After Mr. Comey was fired on May 9, 2017, two more of Mr. Trump’s actions prompted them to quickly abandon those reservations.
The first was a letter Mr. Trump wanted to send to Mr. Comey about his 
firing, but never did, in which he mentioned the Russia investigation. In the letter, Mr. Trump thanked Mr. Comey for previously telling him he was not a subject of the F.B.I.’s Russia investigation.
Even after the 
deputy attorney general, Rod J. Rosenstein, wrote a more restrained 
draft of the letter and told Mr. Trump that he did not have to mention 
the Russia investigation — Mr. Comey’s poor handling of the Clinton 
email investigation would suffice as a fireable offense, he explained — 
Mr. Trump directed Mr. Rosenstein to mention the Russia investigation 
anyway.
He disregarded the 
president’s order, irritating Mr. Trump. The president ultimately added a
 reference to the Russia investigation to the note he had delivered, thanking Mr. Comey for telling him three times that he was not under investigation.

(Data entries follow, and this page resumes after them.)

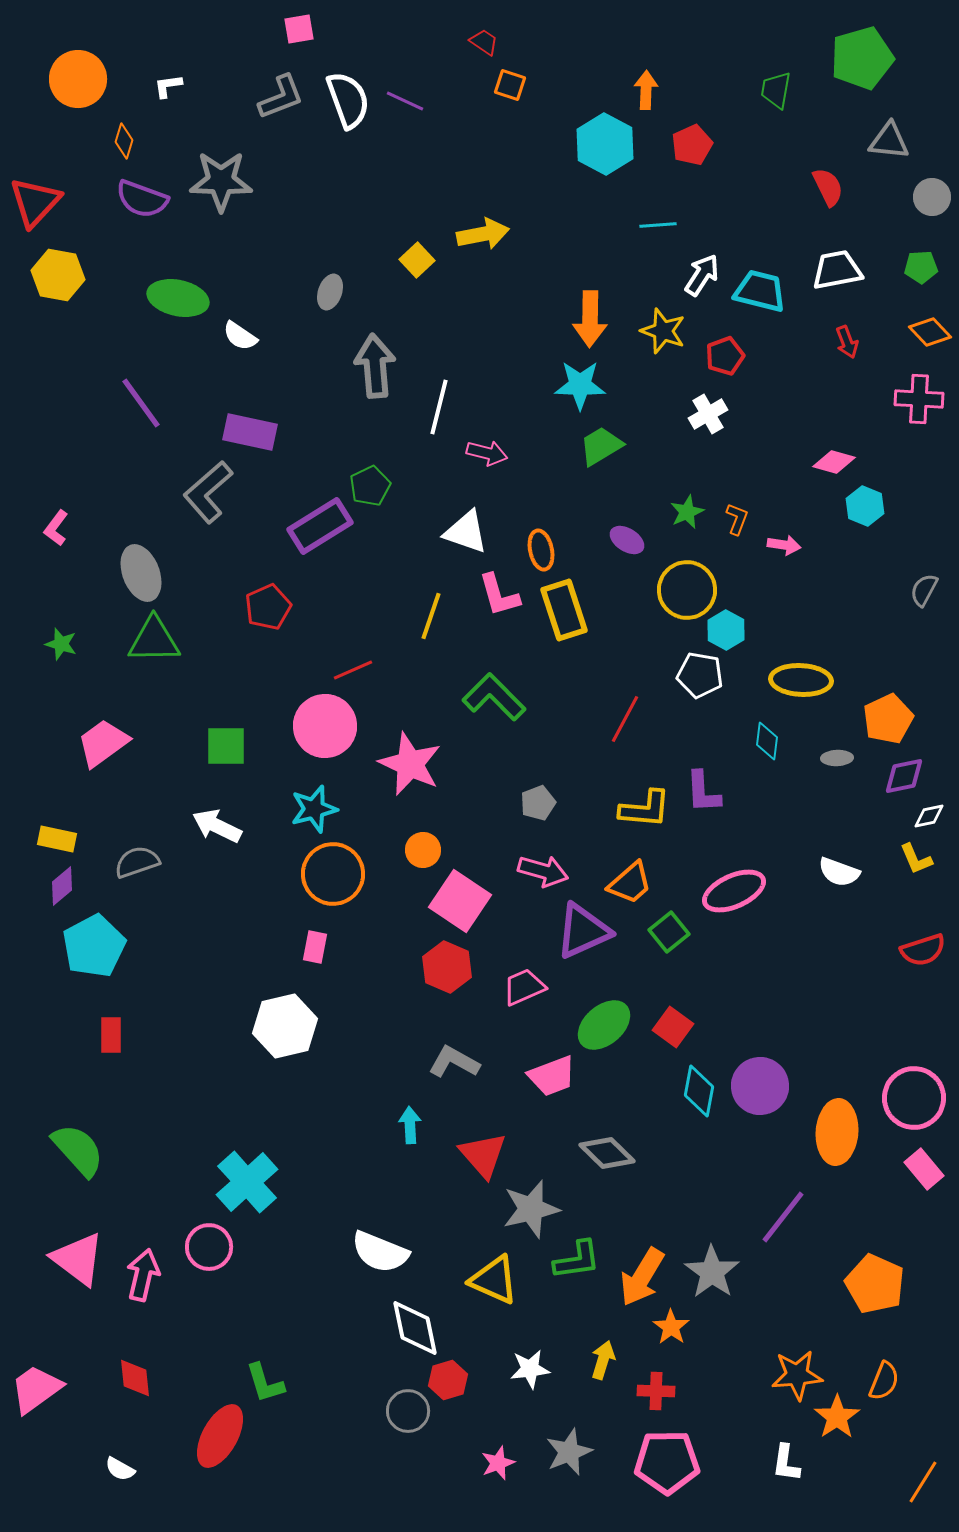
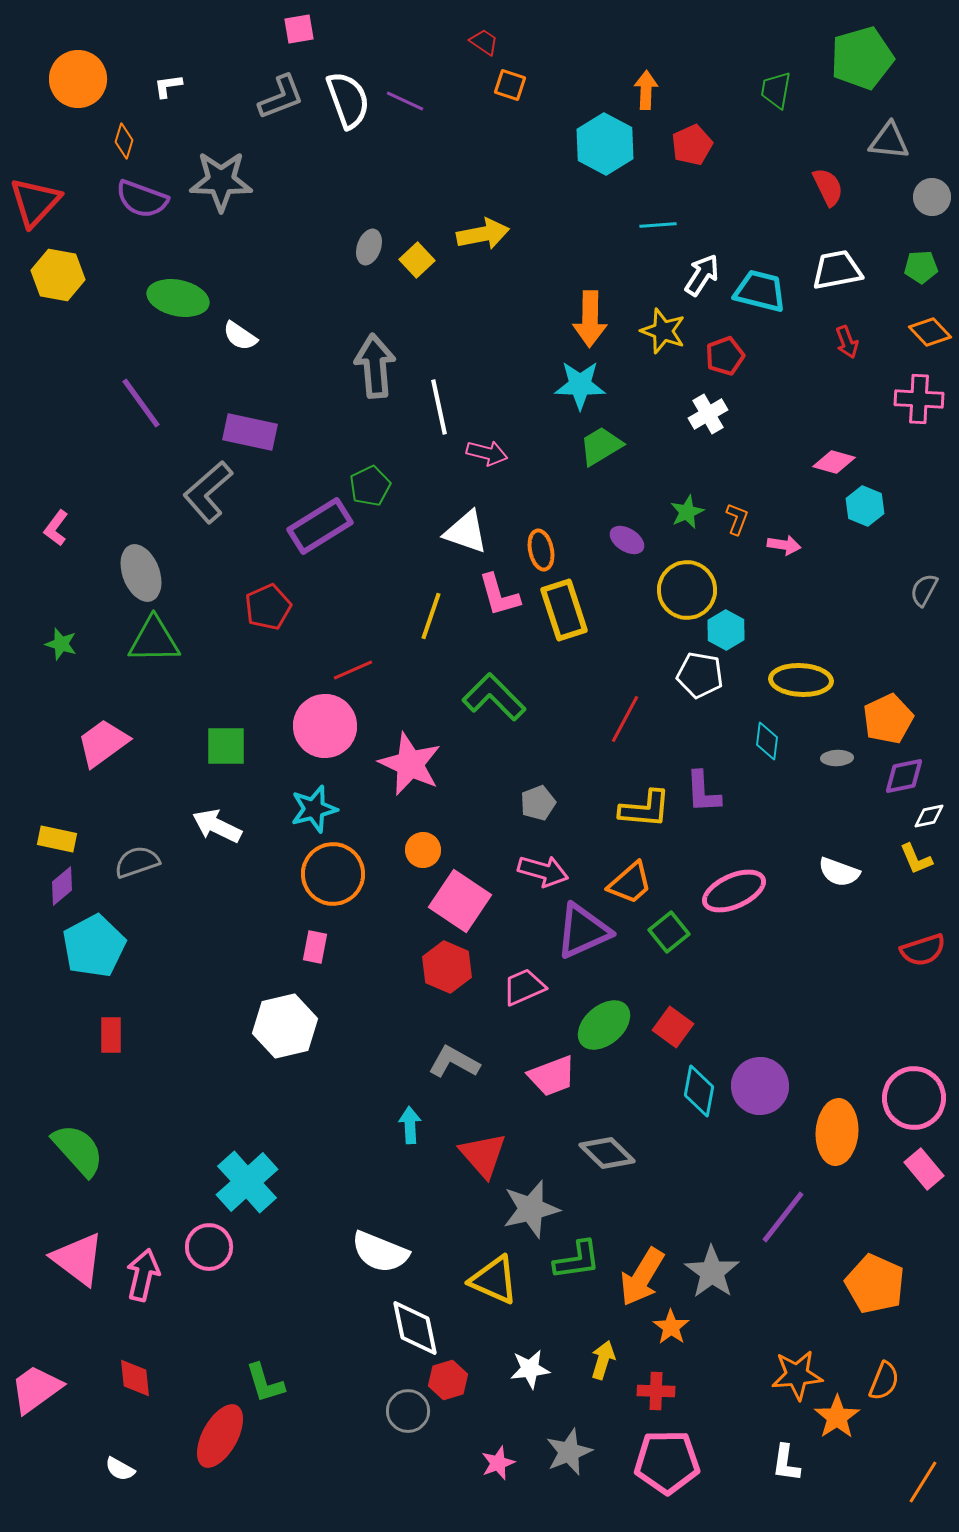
gray ellipse at (330, 292): moved 39 px right, 45 px up
white line at (439, 407): rotated 26 degrees counterclockwise
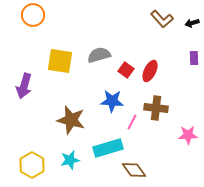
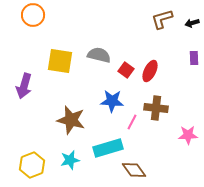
brown L-shape: rotated 115 degrees clockwise
gray semicircle: rotated 30 degrees clockwise
yellow hexagon: rotated 10 degrees clockwise
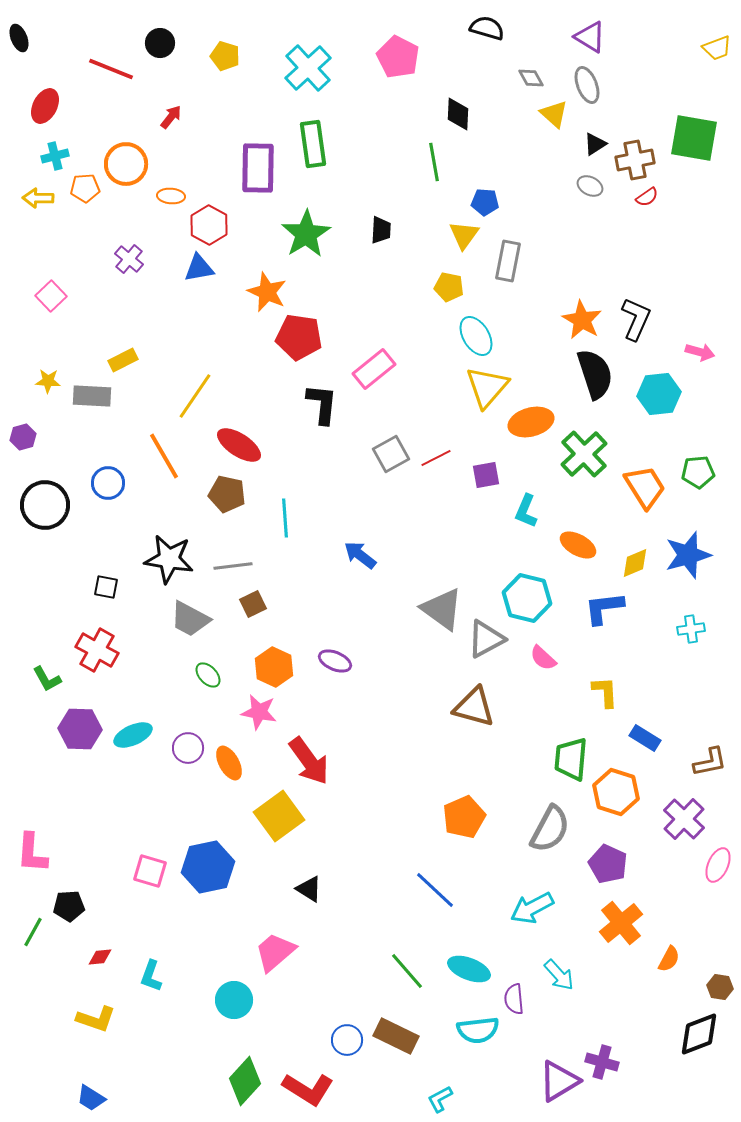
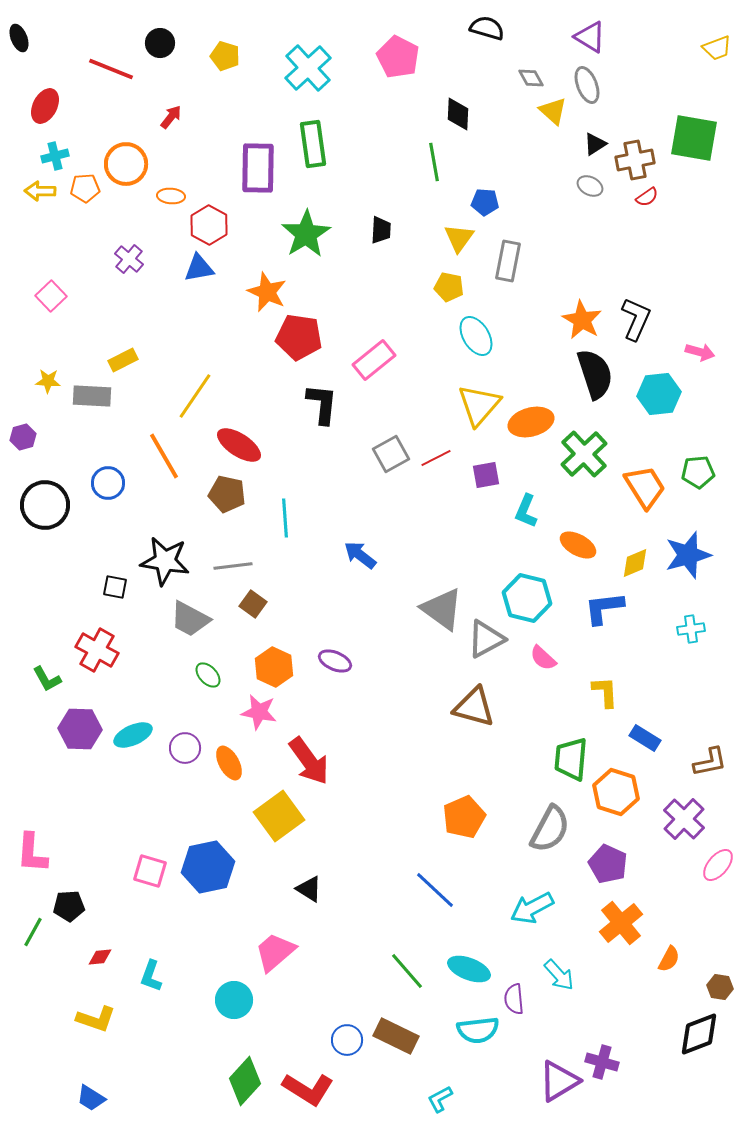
yellow triangle at (554, 114): moved 1 px left, 3 px up
yellow arrow at (38, 198): moved 2 px right, 7 px up
yellow triangle at (464, 235): moved 5 px left, 3 px down
pink rectangle at (374, 369): moved 9 px up
yellow triangle at (487, 387): moved 8 px left, 18 px down
black star at (169, 559): moved 4 px left, 2 px down
black square at (106, 587): moved 9 px right
brown square at (253, 604): rotated 28 degrees counterclockwise
purple circle at (188, 748): moved 3 px left
pink ellipse at (718, 865): rotated 16 degrees clockwise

The second event that troubled investigators was an NBC News interview two days after Mr. Comey’s firing in which Mr. Trump appeared to say he had dismissed Mr. Comey because of the Russia inquiry.
“I
 was going to fire Comey knowing there was no good time to do it,” he 
said. “And in fact, when I decided to just do it, I said to myself — I 
said, you know, this Russia thing with Trump and Russia is a made-up 
story. It’s an excuse by the Democrats for having lost an election that 
they should’ve won.”
Mr. Trump’s 
aides have said that a fuller examination of his comments demonstrates 
that he did not fire Mr. Comey to end the Russia inquiry. “I might even 
lengthen out the investigation, but I have to do the right thing for the
 American people,” Mr. Trump added. “He’s the wrong man for that 
position.”
As F.B.I. officials 
debated whether to open the investigation, some of them pushed to move 
quickly before Mr. Trump appointed a director who might slow down or 
even end their investigation into Russia’s interference. Many involved 
in the case viewed Russia as the chief threat to American democratic 
values.
“With respect to Western 
ideals and who it is and what it is we stand for as Americans, Russia 
poses the most dangerous threat to that way of life,” Ms. Page told 
investigators for a joint House Judiciary and Oversight Committee 
investigation into Moscow’s election interference.
F.B.I. officials
 viewed their decision to move quickly as validated when a comment the 
president made to visiting Russian officials in the Oval Office shortly 
after he fired Mr. Comey was revealed days later.
“I
 just fired the head of the F.B.I. He was crazy, a real nut job,” Mr. 
Trump said, according to a document summarizing the meeting. “I faced 
great pressure because of Russia. That’s taken off.”